::: Material shown

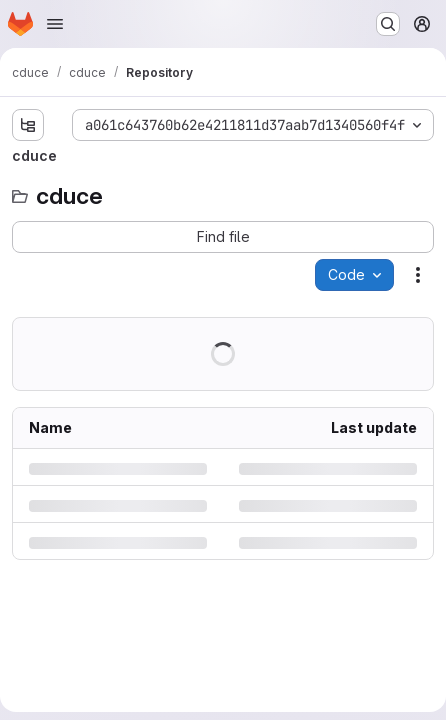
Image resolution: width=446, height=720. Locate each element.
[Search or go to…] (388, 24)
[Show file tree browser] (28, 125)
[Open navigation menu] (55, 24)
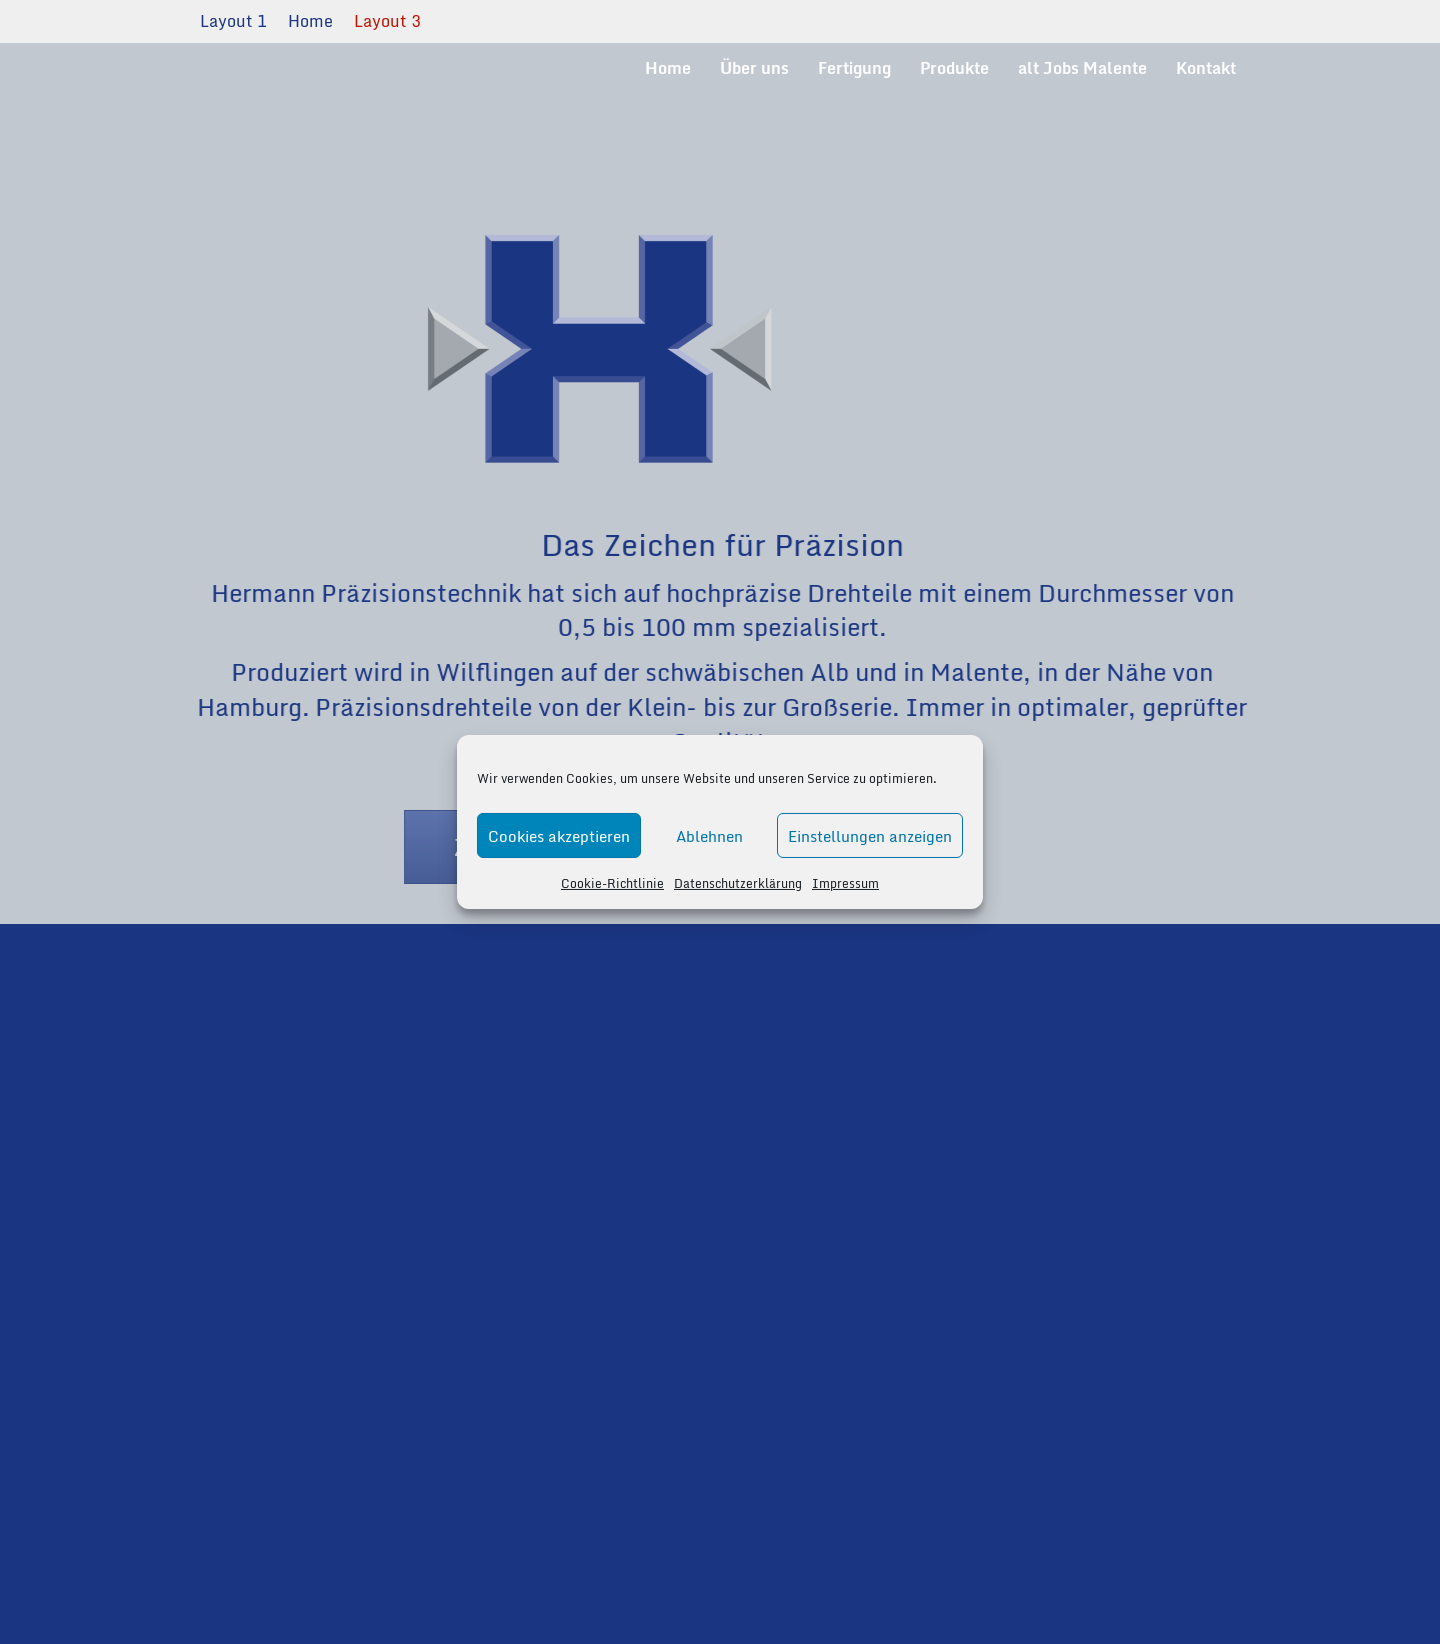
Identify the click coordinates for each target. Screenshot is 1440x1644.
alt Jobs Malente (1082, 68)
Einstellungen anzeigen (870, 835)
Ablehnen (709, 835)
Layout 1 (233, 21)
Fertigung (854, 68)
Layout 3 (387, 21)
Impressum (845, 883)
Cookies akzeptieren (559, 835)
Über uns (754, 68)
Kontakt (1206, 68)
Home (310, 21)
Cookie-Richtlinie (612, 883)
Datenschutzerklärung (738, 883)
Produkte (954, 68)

::::::

_Work order_. Which lines in the records above include the word "each"? Copy them out.

_Solution to this task_.
Image resolution: width=446, height=720. Locate each element.
Identify the click coordinates for each target. Screenshot is 1440x1644.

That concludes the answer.